If you noticed the Oaktree Twitter feed going a bit wild this week, it’s because a bunch of us had the pleasure of attending the United Nations Department of Information (UNDPI) conference at Melbourne’s Exhibition Centre.
The theme, “Advance Global Health: Achieve the MDGs” was chosen to refocus our efforts on achieving goals 4, 5 and 6: “reduce child mortality”, “improve maternal health” and “combat HIV/AIDS, malaria and other diseases”.
Basically, the conference was to act as a precursor to the MDG summit that will be held in New York later this month. The idea being that the NGO community would band together and find innovative ways to put health MDGs back on the map (currently they are the goals that are least likely to be achieved by the 2015 deadline).
Did the conference actually achieve this?
I’m not sure. The large contingent of Oaktree delegates managed to cover a lot of ground and attend most of the speaker sessions and workshops. But by and large, the reports I got from my colleagues sounded the same.
People in Oaktree found the sessions informative and enjoyed hearing from experts; but found it frustrating that there was no forum to discuss the things we’d just learned. There were plenty of networking opportunities, but no space where we could collaborate with our new contacts. And there were so many NGOs in attendance who wanted to push their own agendas that it was easy to feel like we couldn’t produce concrete outcomes. By the end of the conference you could hear an audible groan from the Oaktree peeps every time a delegate got up during a roundtable, ignored the expert debate that had just occurred, and hijacked the microphone to exclaim, “Learn Esperanto!!”

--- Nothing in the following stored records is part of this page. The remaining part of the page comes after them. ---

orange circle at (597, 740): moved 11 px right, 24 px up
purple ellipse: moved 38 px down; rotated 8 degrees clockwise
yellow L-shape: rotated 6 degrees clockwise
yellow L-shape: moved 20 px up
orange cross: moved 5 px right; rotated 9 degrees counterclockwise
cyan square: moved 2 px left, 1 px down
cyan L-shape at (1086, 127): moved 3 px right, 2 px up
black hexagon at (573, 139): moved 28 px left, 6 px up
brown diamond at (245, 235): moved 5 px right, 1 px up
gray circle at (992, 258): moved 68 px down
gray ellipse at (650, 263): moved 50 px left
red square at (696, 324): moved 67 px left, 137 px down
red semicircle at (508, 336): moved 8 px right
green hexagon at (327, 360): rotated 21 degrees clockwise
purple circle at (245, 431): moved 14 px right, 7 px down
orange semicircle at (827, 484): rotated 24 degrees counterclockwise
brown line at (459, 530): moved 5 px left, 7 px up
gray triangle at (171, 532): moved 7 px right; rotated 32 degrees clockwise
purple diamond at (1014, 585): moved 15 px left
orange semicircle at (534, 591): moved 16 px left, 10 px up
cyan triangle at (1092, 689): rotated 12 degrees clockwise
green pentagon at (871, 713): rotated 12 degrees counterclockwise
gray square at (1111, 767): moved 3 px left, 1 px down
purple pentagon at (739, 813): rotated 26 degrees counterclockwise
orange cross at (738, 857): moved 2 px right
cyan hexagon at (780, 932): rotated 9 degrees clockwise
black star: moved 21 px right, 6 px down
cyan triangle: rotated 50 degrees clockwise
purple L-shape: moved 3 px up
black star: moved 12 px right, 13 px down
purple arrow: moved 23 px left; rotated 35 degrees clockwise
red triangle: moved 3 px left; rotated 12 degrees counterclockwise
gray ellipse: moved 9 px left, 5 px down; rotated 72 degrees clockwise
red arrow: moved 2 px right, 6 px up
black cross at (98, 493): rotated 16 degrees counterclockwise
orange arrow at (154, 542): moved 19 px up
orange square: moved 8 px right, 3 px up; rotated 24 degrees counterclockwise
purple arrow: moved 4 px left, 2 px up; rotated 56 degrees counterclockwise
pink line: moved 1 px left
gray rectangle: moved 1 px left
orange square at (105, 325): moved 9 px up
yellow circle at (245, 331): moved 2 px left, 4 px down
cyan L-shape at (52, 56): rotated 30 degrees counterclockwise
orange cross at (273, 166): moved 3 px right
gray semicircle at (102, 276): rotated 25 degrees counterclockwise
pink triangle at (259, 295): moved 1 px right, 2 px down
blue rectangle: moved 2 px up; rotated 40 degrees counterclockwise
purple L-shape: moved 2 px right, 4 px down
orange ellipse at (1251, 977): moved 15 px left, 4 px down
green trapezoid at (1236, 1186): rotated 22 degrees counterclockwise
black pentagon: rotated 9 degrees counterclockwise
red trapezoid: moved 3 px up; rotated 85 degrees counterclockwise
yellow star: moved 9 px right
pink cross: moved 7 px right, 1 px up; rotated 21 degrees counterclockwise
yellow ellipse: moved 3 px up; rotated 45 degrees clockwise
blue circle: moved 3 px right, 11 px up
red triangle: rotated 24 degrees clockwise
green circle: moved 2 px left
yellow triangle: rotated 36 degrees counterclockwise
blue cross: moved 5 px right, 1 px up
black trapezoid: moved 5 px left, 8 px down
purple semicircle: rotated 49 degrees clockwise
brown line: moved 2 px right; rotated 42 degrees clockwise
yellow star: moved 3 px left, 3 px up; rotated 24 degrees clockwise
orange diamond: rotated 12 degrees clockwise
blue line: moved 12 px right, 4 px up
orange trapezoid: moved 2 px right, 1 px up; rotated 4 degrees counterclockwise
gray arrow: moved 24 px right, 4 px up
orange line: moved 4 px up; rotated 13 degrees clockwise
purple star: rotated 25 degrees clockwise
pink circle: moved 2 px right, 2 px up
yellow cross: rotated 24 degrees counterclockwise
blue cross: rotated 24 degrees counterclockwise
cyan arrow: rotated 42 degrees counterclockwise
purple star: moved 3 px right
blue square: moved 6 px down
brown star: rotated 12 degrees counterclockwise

With that said, the youth session run on day two of the conference was wildly successful. I’m not just saying this because one of the speakers was our own Nick Allardice. The four speakers (Nick, Alice Bleby, Alischa Ross and Chris Varney) eschewed the customary panel discussion and divided the session into four groups where we could workshop our ideas for achieving the health MDGs.
I found Chris Varney’s (former UN Youth Representative) workshop particularly inspiring – the thirty or so people involved were taken through a hypothetical scenario aimed at breaking down generational barriers in the aid sector. The young people in the room were asked to put themselves in the shoes of a 40 year old manager in the aid sector and the older people were asked to take on the persona of a youth volunteer. Together, we nutted out the barriers that stop us from working together effectively, and came up with practical solutions.
It was useful to identify the different things that older and younger people bring to the table. This might sound naive, but having been in the youth sector for so long, I hadn’t properly thought about the qualities that skilled older people possess: experience, wisdom, a focus on accountability, and an outcomes-based approach.
Similarly, the lady who was sitting next to me (who was in her 60s) told me that she felt reinvigorated by the qualities that young activists have: optimism, innovation, technological awareness and stamina.
The workshop ended on a great note, and the participants hung back well into the lunch break to exchange contact details and make plans to collaborate again. Everyone agreed that all of our ideas would be useful in achieving the MDGs.
Well. Almost all of them. Naturally there was one gentleman who stood up and told us that the best way to halve extreme poverty by 2015 would be for “everyone to learn Esperanto.”
Patsy Niklas is Oaktree’s Communications Director










At the UN conference, I met a young man named Zak who is part of Oaktree and lives in Mt Martha or Mt Eliza. As I've lost his contact details could someone please forward his email address to me?
cheers
Sue Packham – RESULTS International Australia
That would be Zach Wheeler – you should be able to grab him on z.wheeler[at]theoaktree.org
Hope that's useful!
I'm sorry that someone who seems to be a representative of the Esperanto movement spoke oiut inappropriately. Esperanto certainly has a part to play in bringing about a better world. Of course Esperanto cannot solve all the world's many problems, but for over a century it has brought ordinary people of different nationalities and religions together.
Esperanto deserves a look, even if some of its speakers are over-enthusiastic!